→ Work to complete:
Only the stretch below from the line holding "La plupart de ces attentes sont directement" through the line holding "mes équipes." should be restated, word for word and with both ends included; pictures stay out.

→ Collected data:

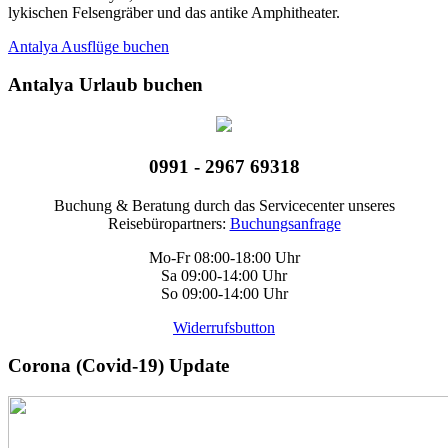
lykischen Felsengräber und das antike Amphitheater.
Antalya Ausflüge buchen
Antalya Urlaub buchen
0991 - 2967 69318
Buchung & Beratung durch das Servicecenter unseres
Reisebüropartners:
Buchungsanfrage
Mo-Fr 08:00-18:00 Uhr
Sa 09:00-14:00 Uhr
So 09:00-14:00 Uhr
Widerrufsbutton
Corona (Covid-19) Update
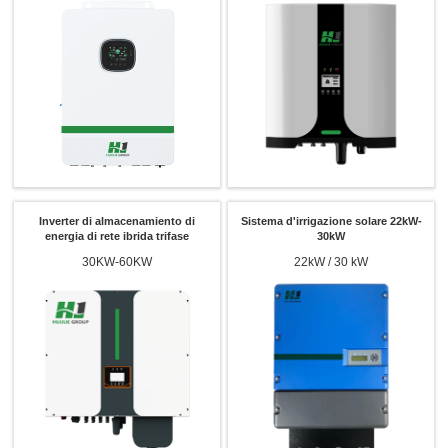
Inverter di almacenamiento di
Sistema d'irrigazione solare 22kW-
energia di rete ibrida trifase
30kW
30KW-60KW
22kW / 30 kW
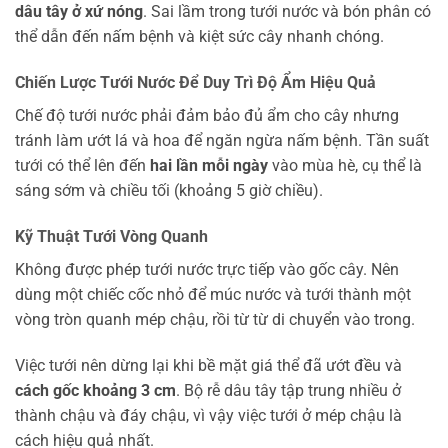
dâu tây ở xứ nóng
. Sai lầm trong tưới nước và bón phân có
thể dẫn đến nấm bệnh và kiệt sức cây nhanh chóng.
Chiến Lược Tưới Nước Để Duy Trì Độ Ẩm Hiệu Quả
Chế độ tưới nước phải đảm bảo đủ ẩm cho cây nhưng
tránh làm ướt lá và hoa để ngăn ngừa nấm bệnh. Tần suất
tưới có thể lên đến
hai lần mỗi ngày
vào mùa hè, cụ thể là
sáng sớm và chiều tối (khoảng 5 giờ chiều).
Kỹ Thuật Tưới Vòng Quanh
Không được phép tưới nước trực tiếp vào gốc cây. Nên
dùng một chiếc cốc nhỏ để múc nước và tưới thành một
vòng tròn quanh mép chậu, rồi từ từ di chuyển vào trong.
Việc tưới nên dừng lại khi bề mặt giá thể đã ướt đều và
cách gốc khoảng 3 cm
. Bộ rễ dâu tây tập trung nhiều ở
thành chậu và đáy chậu, vì vậy việc tưới ở mép chậu là
cách hiệu quả nhất.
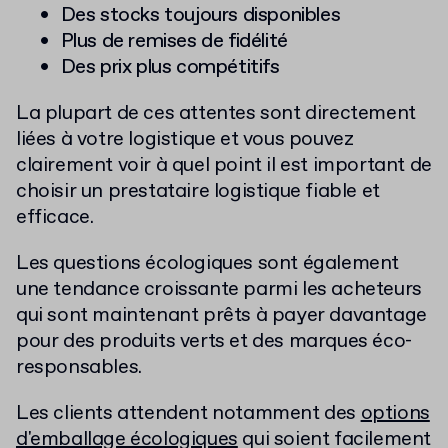
Des stocks toujours disponibles
Plus de remises de fidélité
Des prix plus compétitifs
La plupart de ces attentes sont directement
liées à votre logistique et vous pouvez
clairement voir à quel point il est important de
choisir un prestataire logistique fiable et
efficace.
Les questions écologiques sont également
une tendance croissante parmi les acheteurs
qui sont maintenant prêts à payer davantage
pour des produits verts et des marques éco-
responsables.
Les clients attendent notamment des
options
d'emballage écologiques
qui soient facilement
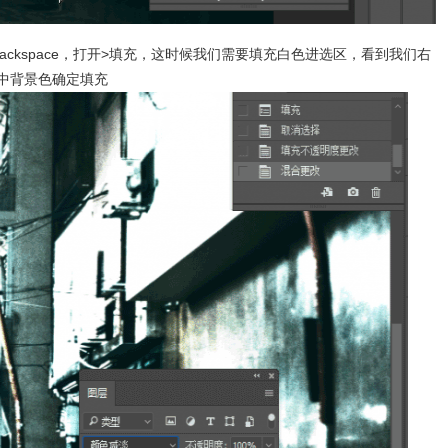
+Backspace，打开>填充，这时候我们需要填充白色进选区，看到我们右
中背景色确定填充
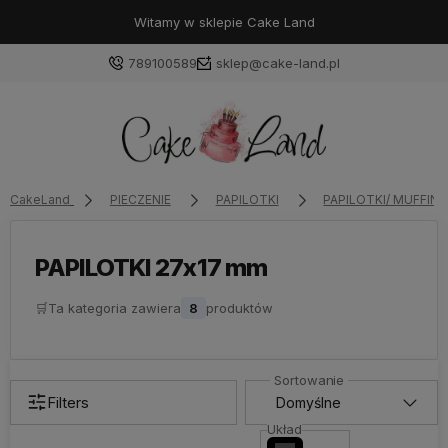
Witamy w sklepie Cake Land
789100589
sklep@cake-land.pl
Zaloguj się
CakeLand
PIECZENIE
PAPILOTKI
PAPILOTKI/ MUFFINY
Załóż konto
PAPILOTKI 27x17 mm
🛒
Ta kategoria zawiera
8
produktów
Wybierz coś dla siebie z naszej aktualnej oferty lub
zaloguj się, aby przywrócić dodane produkty do listy
z poprzedniej sesji.
Filters
Układ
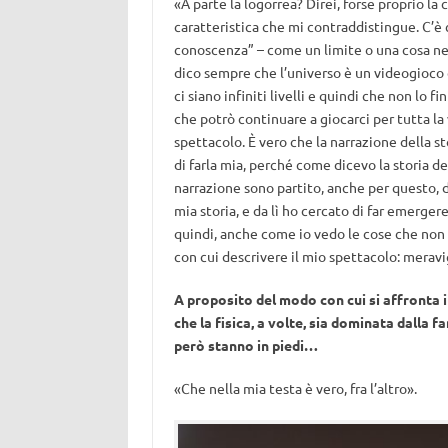
«A parte la logorrea? Direi, forse proprio l
caratteristica che mi contraddistingue. C’è
conoscenza” – come un limite o una cosa ne
dico sempre che l’universo è un videogioco co
ci siano infiniti livelli e quindi che non lo 
che potrò continuare a giocarci per tutta la v
spettacolo. È vero che la narrazione della st
di farla mia, perché come dicevo la storia dell
narrazione sono partito, anche per questo, d
mia storia, e da lì ho cercato di far emergere
quindi, anche come io vedo le cose che non 
con cui descrivere il mio spettacolo: meravi
A proposito del modo con cui si affronta 
che la fisica, a volte, sia dominata dalla 
però stanno in piedi…
«Che nella mia testa è vero, fra l’altro».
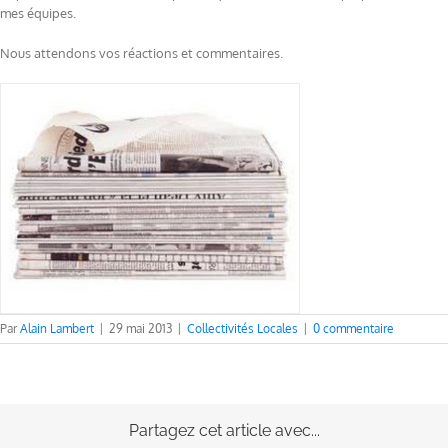
mes équipes.
Nous attendons vos réactions et commentaires.
Par
Alain Lambert
|
29 mai 2013
|
Collectivités Locales
|
0 commentaire
Partagez cet article avec...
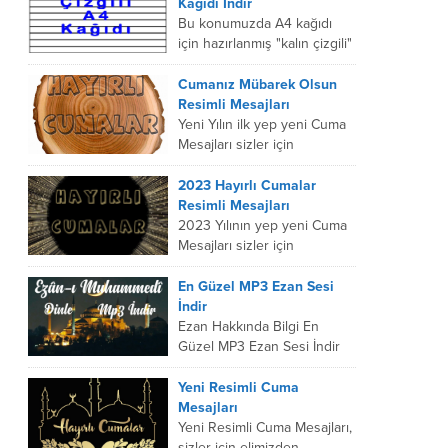
anlam değildir. Okullarda
Kağıdı İndir
çocuklar için...
Bu konumuzda A4 kağıdı
için hazırlanmış "kalın çizgili"
word olarak kullanımınıza
sunuyoruz. İndir
Cumanız Mübarek Olsun
butonundan zip olarak
Resimli Mesajları
indirebilir ve içindeki word...
Yeni Yılın ilk yep yeni Cuma
Mesajları sizler için
sitemizde yayında. Sosyal
ağlarda ve mesajlaşma
2023 Hayırlı Cumalar
platformlarında
Resimli Mesajları
sevdiklerinize
2023 Yılının yep yeni Cuma
gönderebileceğiniz harika
Mesajları sizler için
“Cumanız Mübarek...
sitemizde yayında. Sosyal
ağlarda ve mesajlaşma
En Güzel MP3 Ezan Sesi
platformlarında
İndir
sevdiklerinize
Ezan Hakkında Bilgi En
gönderebileceğiniz harika
Güzel MP3 Ezan Sesi İndir
“Cumanız Mübarek Olsun...
konusunda, Ezan namaz
vakitlerini bildirmek,
Yeni Resimli Cuma
Müslümanları namaza davet
Mesajları
etmek (çağırmak) için...
Yeni Resimli Cuma Mesajları,
sizler için elimizden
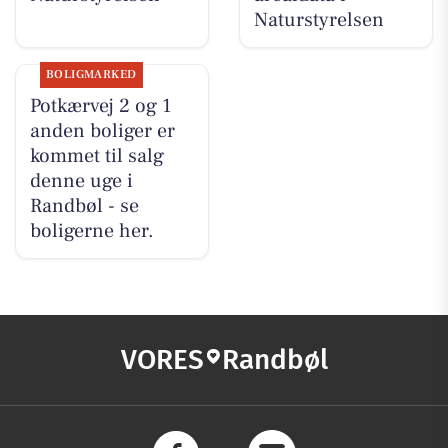
Naturstyrelsen
BOLIGMARKED
Potkærvej 2 og 1
anden boliger er
kommet til salg
denne uge i
Randbøl - se
boligerne her.
VORES
Randbøl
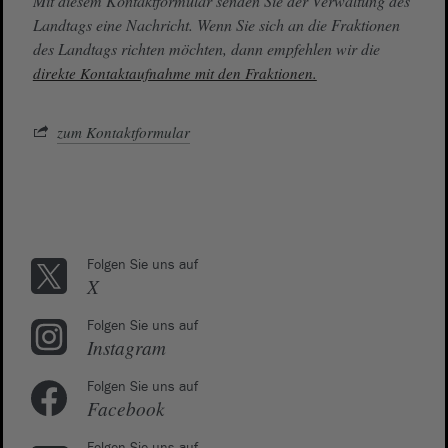
Mit diesem Kontaktformular senden Sie der Verwaltung des
Landtags eine Nachricht. Wenn Sie sich an die Fraktionen
des Landtags richten möchten, dann empfehlen wir die
direkte Kontaktaufnahme mit den Fraktionen.
zum Kontaktformular
Folgen Sie uns auf
X
Folgen Sie uns auf
Instagram
Folgen Sie uns auf
Facebook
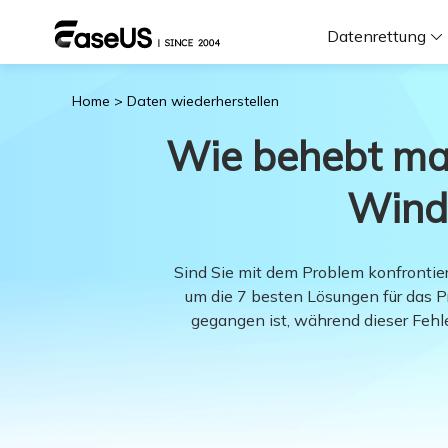
Datenrettung
Home
>
Daten wiederherstellen
F
Wie behebt man
D
Windo
i
Sind Sie mit dem Problem konfrontier
um die 7 besten Lösungen für das P
W
gegangen ist, während dieser Feh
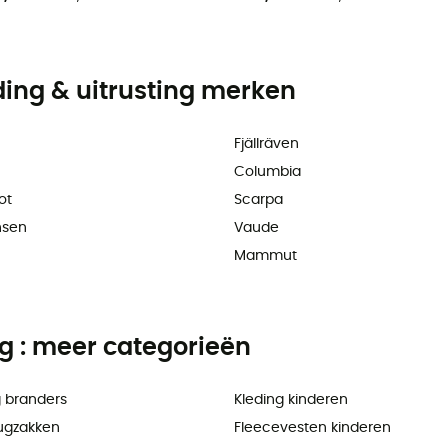
ding & uitrusting merken
Fjällräven
Columbia
ot
Scarpa
nsen
Vaude
Mammut
ng : meer categorieën
 branders
Kleding kinderen
ugzakken
Fleecevesten kinderen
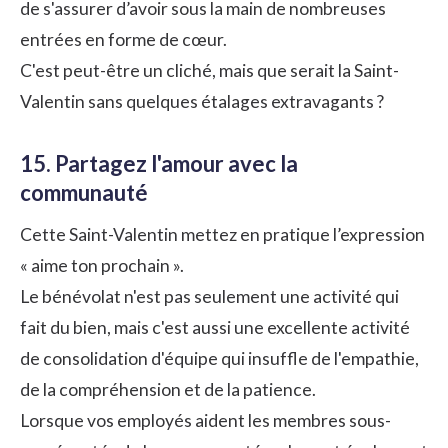
de s'assurer d’avoir sous la main de nombreuses
entrées en forme de cœur.
C'est peut-être un cliché, mais que serait la Saint-
Valentin sans quelques étalages extravagants ?
15. Partagez l'amour avec la
communauté
Cette Saint-Valentin mettez en pratique l’expression
« aime ton prochain ».
Le bénévolat n'est pas seulement une activité qui
fait du bien, mais c'est aussi une excellente activité
de consolidation d'équipe qui insuffle de l'empathie,
de la compréhension et de la patience.
Lorsque vos employés aident les membres sous-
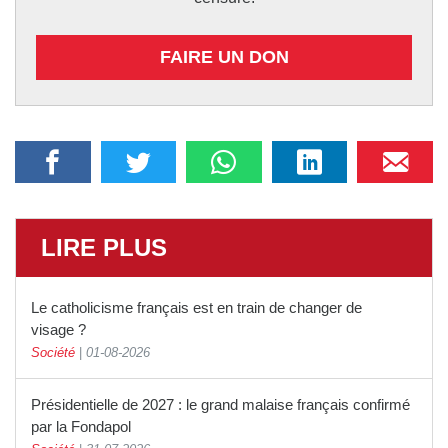
FAIRE UN DON
LIRE PLUS
Le catholicisme français est en train de changer de
visage ?
Société
|
01-08-2026
Présidentielle de 2027 : le grand malaise français confirmé
par la Fondapol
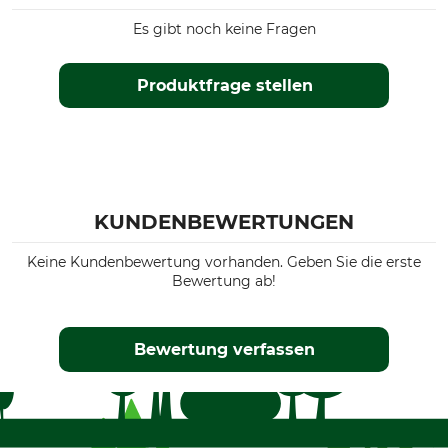
Es gibt noch keine Fragen
Produktfrage stellen
KUNDENBEWERTUNGEN
Keine Kundenbewertung vorhanden. Geben Sie die erste
Bewertung ab!
Bewertung verfassen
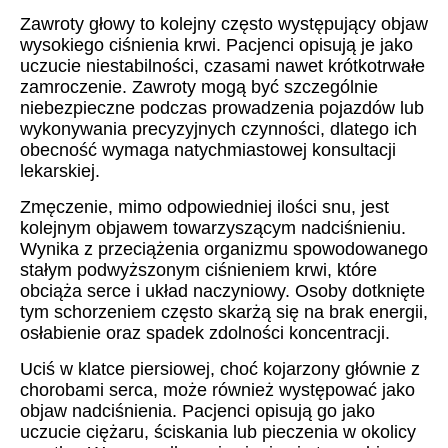
Zawroty głowy to kolejny często występujący objaw
wysokiego ciśnienia krwi. Pacjenci opisują je jako
uczucie niestabilności, czasami nawet krótkotrwałe
zamroczenie. Zawroty mogą być szczególnie
niebezpieczne podczas prowadzenia pojazdów lub
wykonywania precyzyjnych czynności, dlatego ich
obecność wymaga natychmiastowej konsultacji
lekarskiej.
Zmęczenie, mimo odpowiedniej ilości snu, jest
kolejnym objawem towarzyszącym nadciśnieniu.
Wynika z przeciążenia organizmu spowodowanego
stałym podwyższonym ciśnieniem krwi, które
obciąża serce i układ naczyniowy. Osoby dotknięte
tym schorzeniem często skarżą się na brak energii,
osłabienie oraz spadek zdolności koncentracji.
Uciś w klatce piersiowej, choć kojarzony głównie z
chorobami serca, może również występować jako
objaw nadciśnienia. Pacjenci opisują go jako
uczucie ciężaru, ściskania lub pieczenia w okolicy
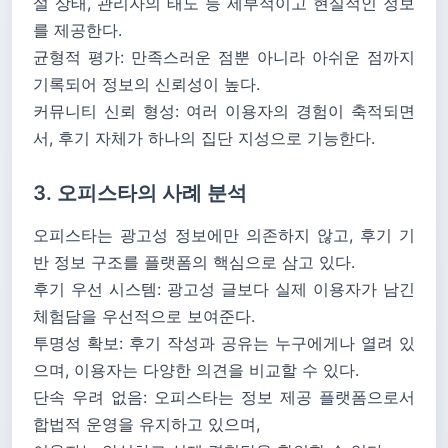
설 상태, 관리자의 태도 등 세부적이고 현실적인 정보
를 제공한다.
균형적 평가: 만족스러운 점뿐 아니라 아쉬운 점까지
기록되어 정보의 신뢰성이 높다.
커뮤니티 신뢰 형성: 여러 이용자의 경험이 축적되면
서, 후기 자체가 하나의 집단 지성으로 기능한다.
3. 오피스타의 사례 분석
오피스타는 광고성 정보에만 의존하지 않고, 후기 기
반 정보 구조를 플랫폼의 핵심으로 삼고 있다.
후기 우선 시스템: 광고성 글보다 실제 이용자가 남긴
체험담을 우선적으로 보여준다.
투명성 확보: 후기 작성과 공유는 누구에게나 열려 있
으며, 이용자는 다양한 의견을 비교할 수 있다.
단속 우려 없음: 오피스타는 정보 제공 플랫폼으로서
합법적 운영을 유지하고 있으며,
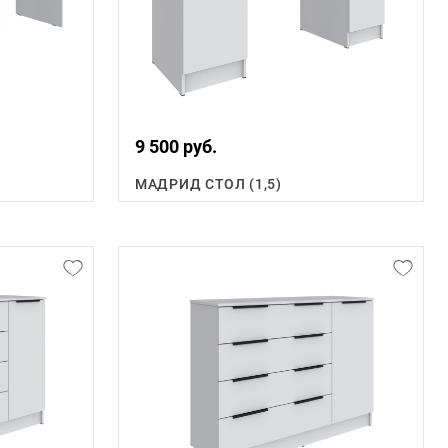
9 500 руб.
МАДРИД СТОЛ (1,5)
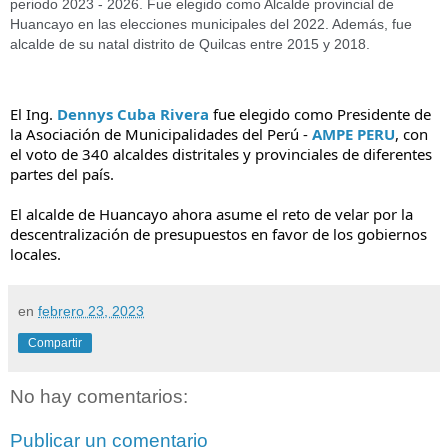
periodo 2023 - 2026. Fue elegido como Alcalde provincial de
Huancayo en las elecciones municipales del 2022. Además, fue
alcalde de su natal distrito de Quilcas entre 2015 y 2018.
El Ing.
Dennys Cuba Rivera
fue elegido como Presidente de
la Asociación de Municipalidades del Perú -
AMPE PERU
, con
el voto de 340 alcaldes distritales y provinciales de diferentes
partes del país.
El alcalde de Huancayo ahora asume el reto de velar por la
descentralización de presupuestos en favor de los gobiernos
locales.
en
febrero 23, 2023
Compartir
No hay comentarios:
Publicar un comentario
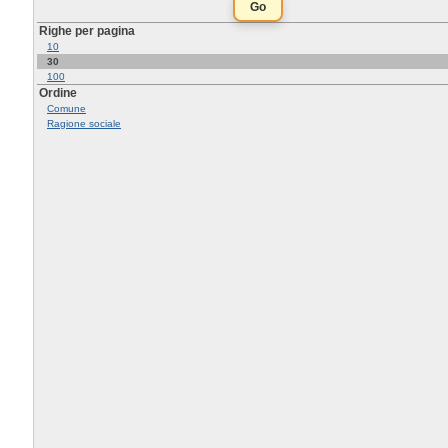
Righe per pagina
10
30
100
Ordine
Comune
Ragione sociale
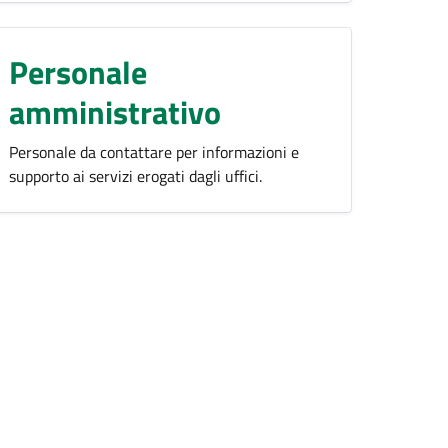
Personale
amministrativo
Personale da contattare per informazioni e
supporto ai servizi erogati dagli uffici.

→ Output:
La plupart de ces attentes sont directement
liées à votre logistique et vous pouvez
clairement voir à quel point il est important de
choisir un prestataire logistique fiable et
efficace.
Les questions écologiques sont également
une tendance croissante parmi les acheteurs
qui sont maintenant prêts à payer davantage
pour des produits verts et des marques éco-
responsables.
Les clients attendent notamment des
options
d'emballage écologiques
qui soient facilement
+Backspace，打开>填充，这时候我们需要填充白色进选区，看到我们右
中背景色确定填充
Witamy w sklepie Cake Land
789100589
sklep@cake-land.pl
Zaloguj się
CakeLand
PIECZENIE
PAPILOTKI
PAPILOTKI/ MUFFINY
Załóż konto
PAPILOTKI 27x17 mm
🛒
Ta kategoria zawiera
8
produktów
Wybierz coś dla siebie z naszej aktualnej oferty lub
zaloguj się, aby przywrócić dodane produkty do listy
z poprzedniej sesji.
Filters
Układ
«A parte la logorrea? Direi, forse proprio l
caratteristica che mi contraddistingue. C’è
conoscenza” – come un limite o una cosa ne
dico sempre che l’universo è un videogioco co
ci siano infiniti livelli e quindi che non lo 
che potrò continuare a giocarci per tutta la v
spettacolo. È vero che la narrazione della st
di farla mia, perché come dicevo la storia dell
narrazione sono partito, anche per questo, d
mia storia, e da lì ho cercato di far emergere
quindi, anche come io vedo le cose che non 
con cui descrivere il mio spettacolo: meravi
A proposito del modo con cui si affronta 
che la fisica, a volte, sia dominata dalla 
però stanno in piedi…
«Che nella mia testa è vero, fra l’altro».
mes équipes.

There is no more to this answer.